Don Thibeau (pictured) said the membership of the Government Digital Service (GDS) on the board of the recently formed UK chapter of OIX indicates that Verify is within a wider ecosystem of public and private sector initiatives.
This reflects the decision of OIX UK to include the government identity assurance mechanism, which was formally launched last month, among its key areas of focus for this year. It is looking at enabling the use of identities created for Verify in the private sector.
Speaking to UKAuthority at the Identity Management 2016 conference, organised by Whitehall Media, Thibeau emphasised the scope for interactions between Verify, which has been developed initially for use in online government services, and identity assurance in the private sector.

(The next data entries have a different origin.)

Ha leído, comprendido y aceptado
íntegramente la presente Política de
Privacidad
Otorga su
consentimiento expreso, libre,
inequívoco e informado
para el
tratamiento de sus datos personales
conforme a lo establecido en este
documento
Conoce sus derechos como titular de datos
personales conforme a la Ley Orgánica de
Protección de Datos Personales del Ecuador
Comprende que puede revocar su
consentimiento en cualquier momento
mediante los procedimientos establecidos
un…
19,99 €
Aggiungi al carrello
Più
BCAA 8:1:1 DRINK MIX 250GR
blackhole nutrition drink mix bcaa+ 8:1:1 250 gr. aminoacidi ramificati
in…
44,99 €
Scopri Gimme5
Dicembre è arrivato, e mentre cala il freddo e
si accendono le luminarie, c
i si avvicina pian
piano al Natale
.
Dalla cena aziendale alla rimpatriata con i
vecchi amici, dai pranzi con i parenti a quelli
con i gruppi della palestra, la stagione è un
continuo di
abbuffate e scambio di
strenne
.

“It’s a recognition by Cabinet Office of two things,” he said. “One, that government interests are best protected when it uses systems that have open standards.

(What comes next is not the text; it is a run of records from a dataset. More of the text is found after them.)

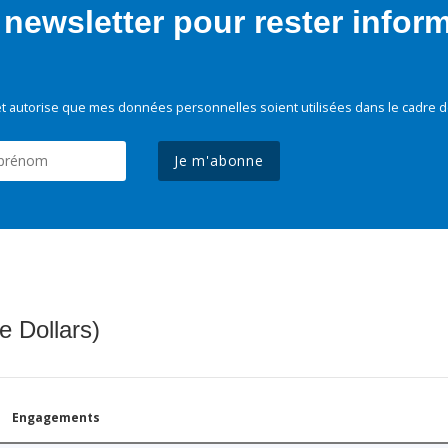
newsletter pour rester infor
t autorise que mes données personnelles soient utilisées dans le cadre d
Je m'abonne
e Dollars)
Engagements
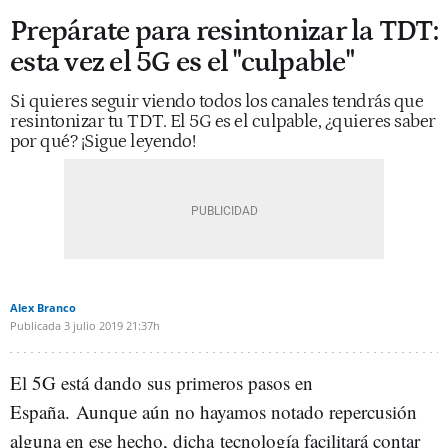
Prepárate para resintonizar la TDT:
esta vez el 5G es el "culpable"
Si quieres seguir viendo todos los canales tendrás que
resintonizar tu TDT. El 5G es el culpable, ¿quieres saber
por qué? ¡Sigue leyendo!
Alex Branco
Publicada
3 julio 2019
21:37h
El 5G está dando sus primeros pasos en
España. Aunque aún no hayamos notado repercusión
alguna en ese hecho, dicha tecnología facilitará contar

“Two, to me the most important, it’s a dawning realisation by the private sector that it’s one part of an ecosystem. The old way of thinking was that governments would manage and regulate markets. The new world reality that governments are one actor in the ecosystem.”
He added: “Most governments think of high speed broadband and access as part of national infrastructure. Now we’re beginning to think of verified identities as a piece of national infrastructure.
“If we have a public-private partnership that says all UK citizens have been verified to this level of assurance it enables innovation on this platform.”
He described OIX UK as reflecting the nature of its US based, international parent organisation, as being technology agnostic with government sitting together with commercial companies to establish the “rules of the road for identity management”.
GDS now has a place on the board along with major companies in the field including Experian, Verizon, Microsoft and Barclays. Thibeau said it is working on bringing representatives from smaller companies onto the board to ensure the SME sector has a voice.
Re-use and acceleration
The organisation’s other areas for focus this year include: enabling the re-use of commercial identities and attributes across UK market sectors; accelerating the expansion of data validation services, standards and methods for identity proofing; and registering certifications, schemes and trust frameworks that are interoperable in global markets.
Thibeau emphasised the final point in his presentation to the conference, saying that the rules and models for UK markets have to be compatible with those for Europe and the global ecosystem.
He also said the parent OIX is experimenting with a registry of the different trust frameworks around the world.
“The proposition is simple, that anyone, anywhere, anytime can look at these frameworks and make a judgement,” he said. “This is the driver of trust and transactions that we think might be accelerated and adopted on a global basis.”